The second comes from "Nietzsche on Art and Freedom", which makes much of BGE 188, using it to support the claim that for Nietzsche freedom means something like the mastery under constraint (under the tyranny of capricious laws!) characteristic of great artists, virtuoso musicians, and, as Ridley notes, fluent speakers of a language. I think there are various problems with the positive thesis and the argument, but Ridley uses the passage in a way that abstracts from its context in an odd way. Consider this claim of his:
My quotation from section 188 picked it up at the point at which Nietzsche mentions language, and speaks of ‘the metrical compulsion of rhyme and rhythm’. But we needn’t appeal to poetry to see what he means. A person who insisted, for example, that ‘submitting abjectly’ to the ‘capricious’ rules of grammar and punctuation inhibited or limited his powers of linguistic expression would show that he had no idea what linguistic expression was
Perhaps so! But Nietzsche speaks of languages—he doesn't speak of speakers. In fact in that passage he is very much unconcerned with individuals. The "long unfreedom of the spirit" isn't the means by which those spirits became free, it's the means by which the European spirit became strong, ruthless, and subtle. The "obedience over a long period of time and in a single direction" gives rise to such things as virtue, art, music, and dance—not virtuous persons, artists, musicians, or dancers, though certainly also them (how not?). And it ends quite explicitly:
188 is in part five, "Natural History of Morals"; it makes sense that it wouldn't discuss the individual but, instead, what sort of process led to the customs we now have—a long process of shaping, perhaps not disanalogous to, but on a much larger and generic scale than, artistic training. The very next section, 189, starts off mentioning "industrious races"; the closing four sections are explicitly general. And one might wonder what Nietzsche means by "art" in these sections, anyway—§192 (and others on a similar theme elsewhere) suggest that the bar for being an artist is really quite low.

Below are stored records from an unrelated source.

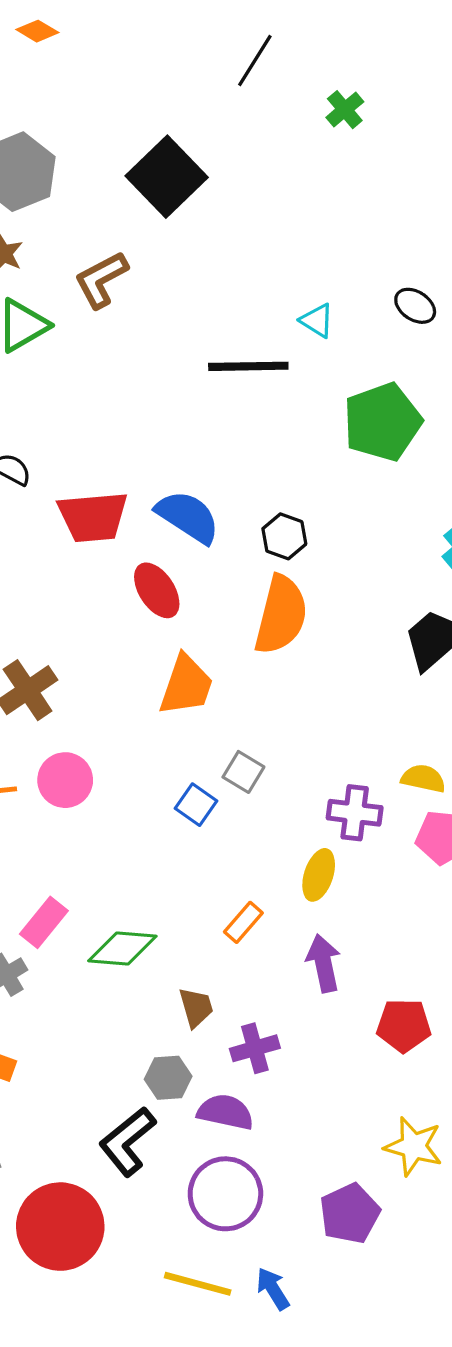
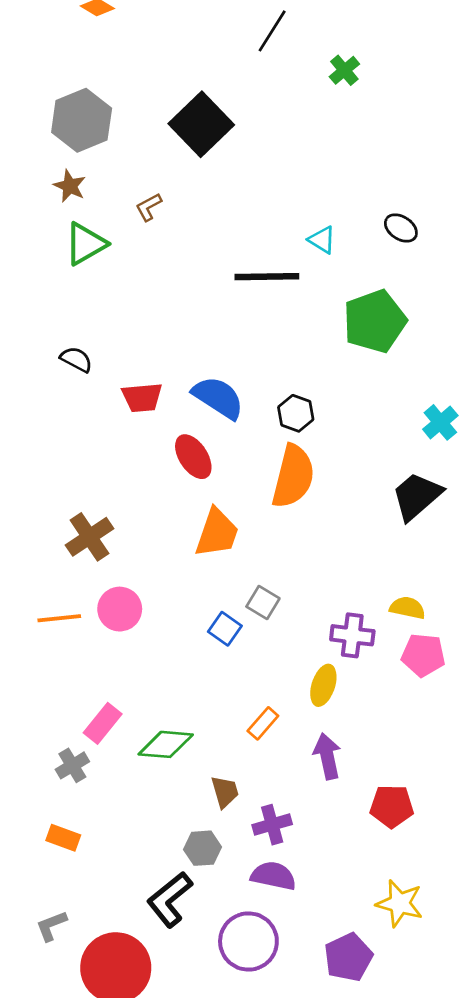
brown L-shape: (101, 280) -> (149, 207), size x0.6
red trapezoid: (93, 517) -> (142, 398), size x0.7
purple semicircle: (225, 1112) -> (273, 876), moved

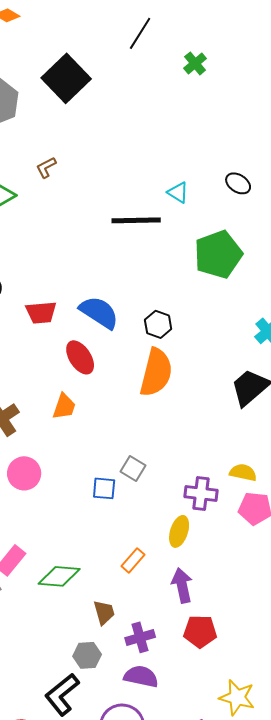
black square: (201, 124) -> (66, 78), moved
orange trapezoid: (217, 533) -> (64, 406), moved, size x0.7
blue square: (225, 629) -> (104, 488), turned -30
red pentagon: (392, 806) -> (200, 631), moved

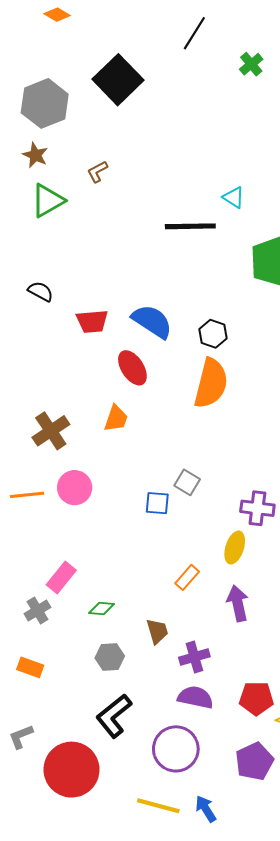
green diamond: (59, 576) -> (101, 608), moved, size x0.6
red pentagon: (200, 631) -> (256, 698), moved
gray hexagon: (87, 655) -> (110, 657), moved

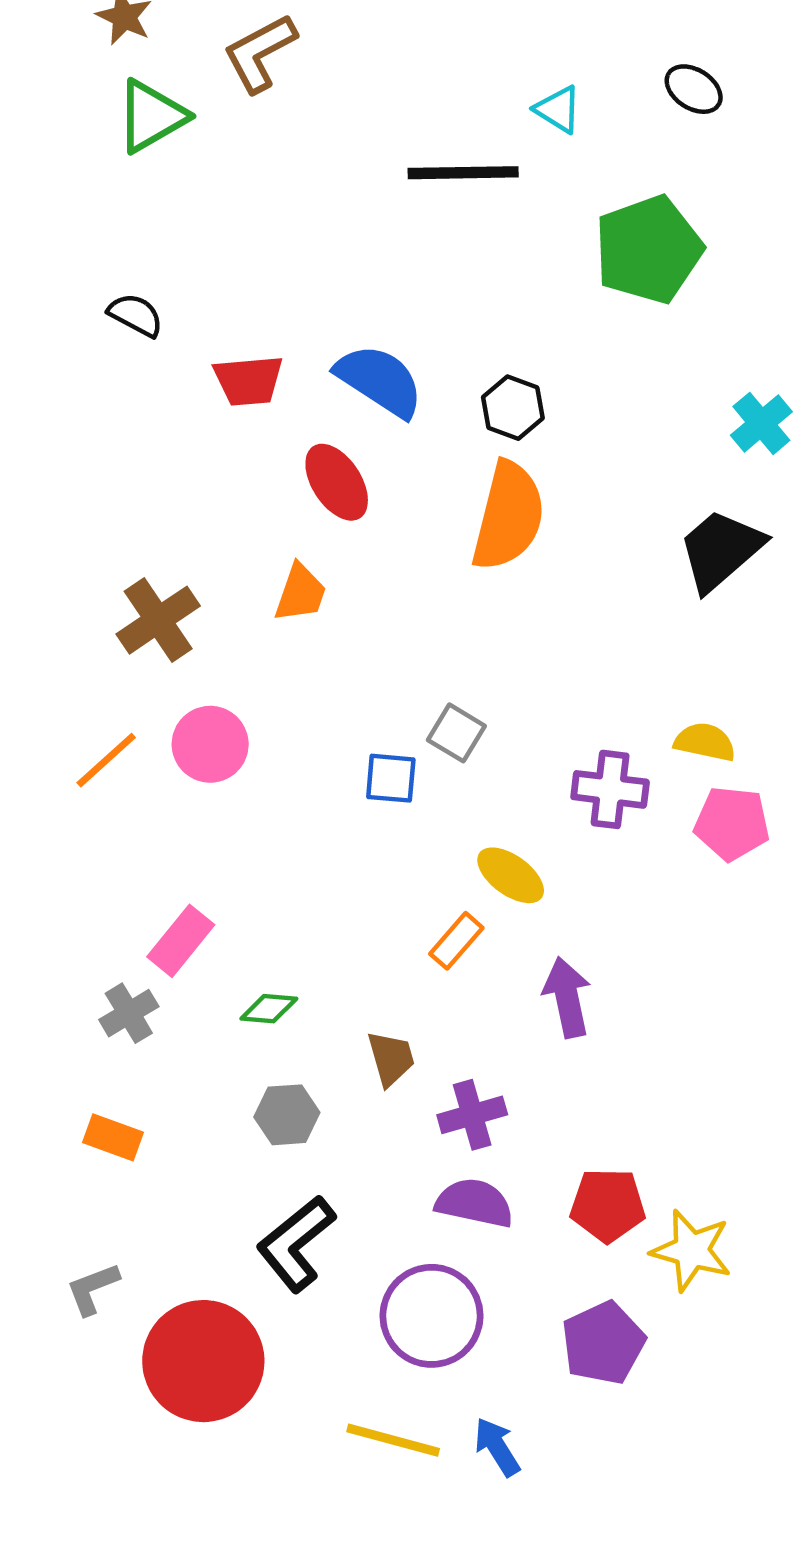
brown L-shape: (97, 172) -> (260, 53), size x1.6
orange line: (27, 495) -> (106, 760), turned -36
yellow ellipse: (235, 548) -> (511, 875), moved, turned -72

"You shall obey—someone and for a long time: else you will perish and lose the last respect for yourself"—this appears to me to be the moral imperative of nature which, to be sure, is neither "categorical" as the old Kant would have it (hence the "else") nor addressed to the individual (what do individuals matter to her?), but to peoples, races, ages, classes—but above all to the whole human animal, to man.